It was an emotional reunion for an Argentinian ballerina Saturday afternoon as she returned to her Vancouver dance studio for the first time since a rollerblading accident left her in a coma six weeks ago.

“It feels good to be here, I wish I could take part,” Lucila Munaretto, 20, told fellow dancers, walking across a performance room at Pacific Dance Arts on crutches Saturday afternoon.

“Soon, Lucila!” said one ballerina, as the group of dancers rushed over to greet her, many of them tearing up.

Munaretto was rollerblading in North Vancouver on Aug. 13 when she failed to stop at an intersection while coming down a steep hill. She smashed into the side of a mini-van, seriously injuring her head and body, and was in a medically-induced coma for nearly two weeks.

On Friday, the ballerina was finally released from the hospital. Visiting her dance studio just a day later - her mother at her side - was “amazing”, she says.

“It was the best feeling [today] because I knew I was coming here,” Munaretto told CTV News. “It would be better if I didn’t need the crutches, but coming in and watching my friends is good. Knowing that there were so many people [sending] good vibes makes me feel thankful, and gives me a lot of power.”

Munaretto came to Vancouver in 2012 when a scout from Coastal City Ballet offered her a scholarship. Her family had previously moved from their native Argentina to Brazil after she was awarded a scholarship to attend the Bolshoi Theatre School.

A Go-Fund-Me page was created shortly after her accident to bring her family from Brazil to Vancouver, and to help cover the cost of Munaretto’s recovery. More than $41,000 has been raised so far, nearly half of the estimated $100,000 rehabilitation costs.

Munaretto is still unable to put weight on her right leg due to a broken pelvis, and is healing from a procedure to remove broken teeth and rewire her jaw. But friends of the ballerina are amazed by her recovery – and her positive attitude.

“I've seen her every day, I've seen her improvement every day, and I even saw her yesterday outside of the hospital,” says Katie Bois, rehearsal director at Pacific DanceArts, home to Coastal City Ballet where Munaretto trains. “But just to have her walk through the doors into the studio like old times, it's just so overwhelming.”
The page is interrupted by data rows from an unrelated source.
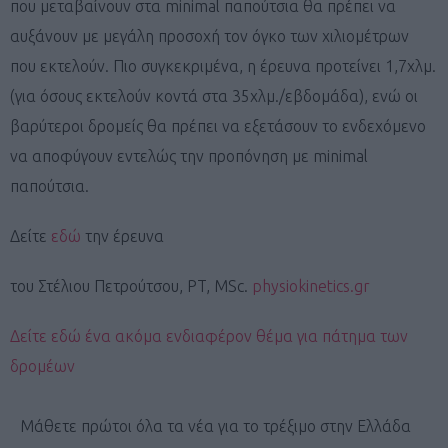
που μεταβαίνουν στα minimal παπούτσια θα πρέπει να
αυξάνουν με μεγάλη προσοχή τον όγκο των χιλιομέτρων
που εκτελούν. Πιο συγκεκριμένα, η έρευνα προτείνει 1,7χλμ.
(για όσους εκτελούν κοντά στα 35χλμ./εβδομάδα), ενώ οι
βαρύτεροι δρομείς θα πρέπει να εξετάσουν το ενδεχόμενο
να αποφύγουν εντελώς την προπόνηση με minimal
παπούτσια.
Δείτε
εδώ
την έρευνα
του Στέλιου Πετρούτσου, PT, MSc.
physiokinetics.gr
Δείτε εδώ ένα ακόμα ενδιαφέρον θέμα για πάτημα των
δρομέων
Μάθετε πρώτοι όλα τα νέα για το τρέξιμο στην Ελλάδα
“We are witnessing a miracle here,” says family friend Laura Lopez. “We know that very soon Lucila will be on stage and we will all be enjoying her performance.”
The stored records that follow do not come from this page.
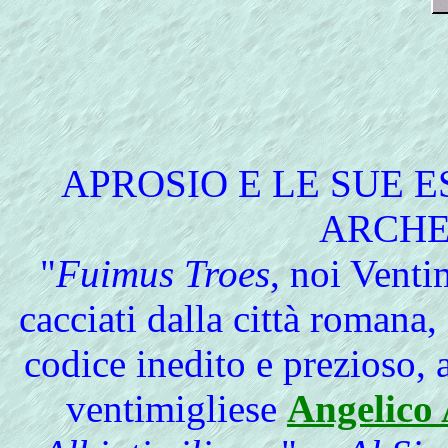
APROSIO
E LE SUE E
ARCHE
"
Fuimus Troes
, noi Venti
cacciati dalla città romana,
codice inedito e prezioso, an
ventimigliese
Angelico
Doctors have yet to allow Munaretto to begin dance rehab again, but the young ballerina says she is determined to be on the stage “as soon as possible.”

“Dance is my life - I’ve been doing it since I was four years old, so it’s my life,” says Munaretto. “I know it’s not going to be easy, and I will have to learn everything again – but that’s good, because I will be able to correct the things I wasn’t able to do before.”

“I just need to wait, and be patient. I’ve already waited a lot so it won’t hurt me to wait a little bit more.”